J’évite de parler politique généralement. Je trouve que ce n’est pas du tout le lieu et surtout, ça m’ennuie profondément. Mais forcément, je m’intéresse de près au référendum sur la sortie ou non de l’union européenne. J’ai hésité à aborder le sujet, mais vous allez voir, finalement ce n’est pas ça qui va me faire contrevenir à mes habitudes, je ne vais toujours pas parler politique. Et c’est tout le problème. Ils semblerait que les politiciens s’étonnent du manque d’enthousiasme des électeurs dans le débat sur le Brexit, qu’ils soient pour ou contre. Ahaha. C’est sûr, mais quel débat? Pour que les gens s’y intéressent, il faudrait déjà qu’il y en est un, de débat non?

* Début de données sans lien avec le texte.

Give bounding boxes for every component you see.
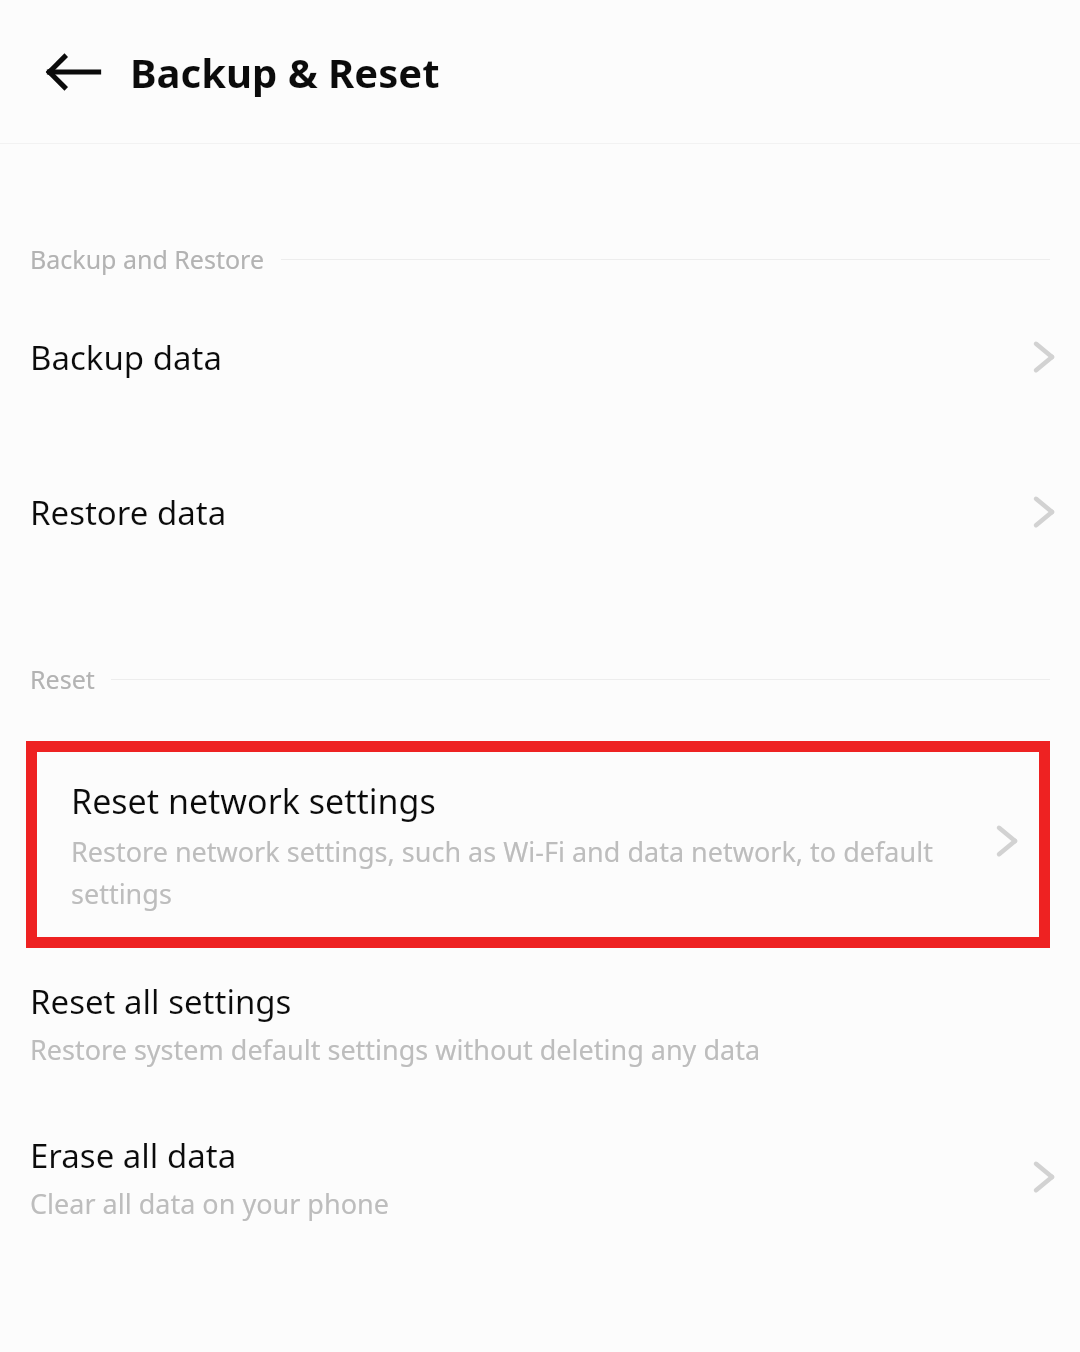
staticText: Backup data	[30, 335, 222, 380]
staticText: Restore network settings, such as Wi-Fi …	[71, 833, 973, 912]
staticText: Reset network settings	[71, 778, 436, 824]
staticText: Backup & Reset	[130, 45, 440, 99]
button[interactable]: Restore data	[0, 473, 1080, 551]
staticText: Erase all data	[30, 1133, 237, 1178]
staticText: Restore system default settings without …	[30, 1031, 761, 1068]
staticText: Restore data	[30, 490, 227, 535]
staticText: Reset	[30, 662, 95, 696]
button[interactable]: Erase all data	[0, 1122, 1080, 1232]
staticText: Clear all data on your phone	[30, 1185, 389, 1222]
button[interactable]: Reset all settings	[0, 968, 1080, 1078]
button[interactable]: Reset network settings	[37, 752, 1039, 937]
staticText: Reset all settings	[30, 979, 292, 1024]
button[interactable]: Backup data	[0, 318, 1080, 396]
staticText: Backup and Restore	[30, 242, 265, 276]
button[interactable]: Back	[40, 38, 108, 106]
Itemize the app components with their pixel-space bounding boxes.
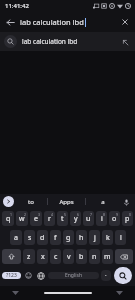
button[interactable]: Expand toolbar (3, 196, 14, 207)
staticText: b (79, 252, 84, 262)
staticText: y (74, 214, 78, 224)
button[interactable]: Back (0, 12, 20, 32)
button[interactable]: Backspace (115, 249, 133, 264)
button[interactable]: to (14, 194, 47, 209)
staticText: i (101, 214, 103, 224)
staticText: z (27, 252, 31, 262)
button[interactable]: Apps (48, 194, 85, 209)
staticText: c (54, 252, 58, 262)
button[interactable]: Change language (35, 266, 47, 285)
button[interactable]: r (44, 211, 55, 226)
button[interactable]: u (83, 211, 94, 226)
button[interactable]: f (50, 230, 61, 245)
button[interactable]: English (48, 272, 99, 279)
button[interactable]: e (30, 211, 42, 226)
button[interactable]: Shift (2, 249, 21, 264)
staticText: ?123 (6, 272, 17, 279)
staticText: e (34, 214, 38, 224)
staticText: 11:41:42 (5, 2, 29, 10)
staticText: English (65, 272, 83, 279)
staticText: 5 (64, 212, 67, 217)
staticText: u (86, 214, 91, 224)
button[interactable]: q (2, 211, 14, 226)
staticText: j (94, 233, 96, 243)
staticText: p (125, 214, 130, 224)
staticText: l (120, 233, 122, 243)
staticText: n (92, 252, 97, 262)
staticText: x (41, 252, 45, 262)
button[interactable]: lab calculation lbd (0, 32, 135, 51)
button[interactable]: Search (114, 267, 132, 284)
button[interactable]: v (63, 249, 74, 264)
staticText: 1 (10, 212, 13, 217)
staticText: 6 (77, 212, 80, 217)
button[interactable]: w (16, 211, 28, 226)
button[interactable]: Emoji (22, 266, 35, 285)
button[interactable]: g (63, 230, 74, 245)
staticText: d (40, 233, 45, 243)
staticText: 3 (38, 212, 41, 217)
staticText: t (61, 214, 64, 224)
staticText: to (28, 198, 34, 206)
staticText: h (79, 233, 84, 243)
button[interactable]: t (57, 211, 68, 226)
staticText: q (6, 214, 11, 224)
button[interactable]: Voice input (120, 196, 132, 208)
staticText: a (101, 198, 105, 206)
staticText: v (67, 252, 71, 262)
button[interactable]: a (86, 194, 120, 209)
button[interactable]: y (70, 211, 81, 226)
staticText: g (66, 233, 71, 243)
staticText: o (112, 214, 117, 224)
button[interactable]: x (37, 249, 48, 264)
staticText: w (19, 214, 25, 224)
staticText: a (14, 233, 18, 243)
button[interactable]: k (102, 230, 113, 245)
button[interactable]: ?123 (2, 272, 21, 279)
button[interactable]: Insert suggestion (119, 36, 131, 48)
staticText: lab calculation lbd (22, 37, 119, 46)
button[interactable]: n (89, 249, 100, 264)
button[interactable]: lab calculation lbd (20, 17, 115, 27)
button[interactable]: s (24, 230, 35, 245)
staticText: 2 (24, 212, 27, 217)
button[interactable]: d (37, 230, 48, 245)
staticText: Apps (59, 198, 74, 206)
staticText: 9 (116, 212, 119, 217)
staticText: 8 (103, 212, 106, 217)
button[interactable]: p (122, 211, 133, 226)
button[interactable]: . (101, 270, 111, 281)
staticText: 0 (129, 212, 132, 217)
button[interactable]: m (102, 249, 113, 264)
button[interactable]: a (10, 230, 22, 245)
button[interactable]: o (109, 211, 120, 226)
button[interactable]: z (23, 249, 35, 264)
staticText: r (48, 214, 51, 224)
staticText: 7 (90, 212, 93, 217)
staticText: lab calculation lbd (20, 17, 84, 27)
button[interactable]: h (76, 230, 87, 245)
button[interactable]: b (76, 249, 87, 264)
button[interactable]: Clear query (115, 12, 135, 32)
staticText: m (104, 252, 111, 262)
staticText: . (105, 270, 107, 278)
staticText: k (106, 233, 110, 243)
button[interactable]: l (115, 230, 126, 245)
staticText: s (28, 233, 32, 243)
button[interactable]: i (96, 211, 107, 226)
button[interactable]: j (89, 230, 100, 245)
staticText: 4 (51, 212, 54, 217)
button[interactable]: c (50, 249, 61, 264)
staticText: f (54, 233, 57, 243)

À part les supporter agités du UKIP, dont la logorrhée verbale habituelle est devenu quasi inaudible au milieu des hurlements apocalyptiques des politiciens de tous bords, c’est vrai que le public n’a pas l’air plus captivé que ça…mais c’est peut-être parce qu’on a atteint les bas fonds du débat politique, pas parce que le sujet de base, l’Europe n’intéresse pas les électeurs, pour ou contre. Déjà, David Cameron s’est embarqué tout seul et à contre coeur dans ce fichu référendum, alors qu’on ne lui en demandait pas tant, non pas par conviction ou pour défendre une quelconque idée, mais à cause de l’incompétence crasse des instituts de sondage. Ils ont atteint des sommets dans l’art de prédire n’importe quoi avec un aplomb qui force le respect. On aurait pu croire qu’après s’être copieusement ridiculisés en annonçant un raz de marée indépendantiste au référendum écossais, les sondeurs essaieraient de se faire discrets. Pas du tout. Ils ont remis ça aussitôt, en prévoyant une victoire pétaradante du Labour, une percée pestilentielle des fascistes UKIPiens et une déroute totale de Cameron, premier ministre sortant aux élections parlementaires. Du coup, dans la panique et pour limiter les dégâts, Cameron a voulu détourner quelques électeurs du UKIP. Et voila comment il a promis un référendum sans réfléchir aux conséquences, tout en pensant qu’il ne serait jamais réélu pour le mettre en place.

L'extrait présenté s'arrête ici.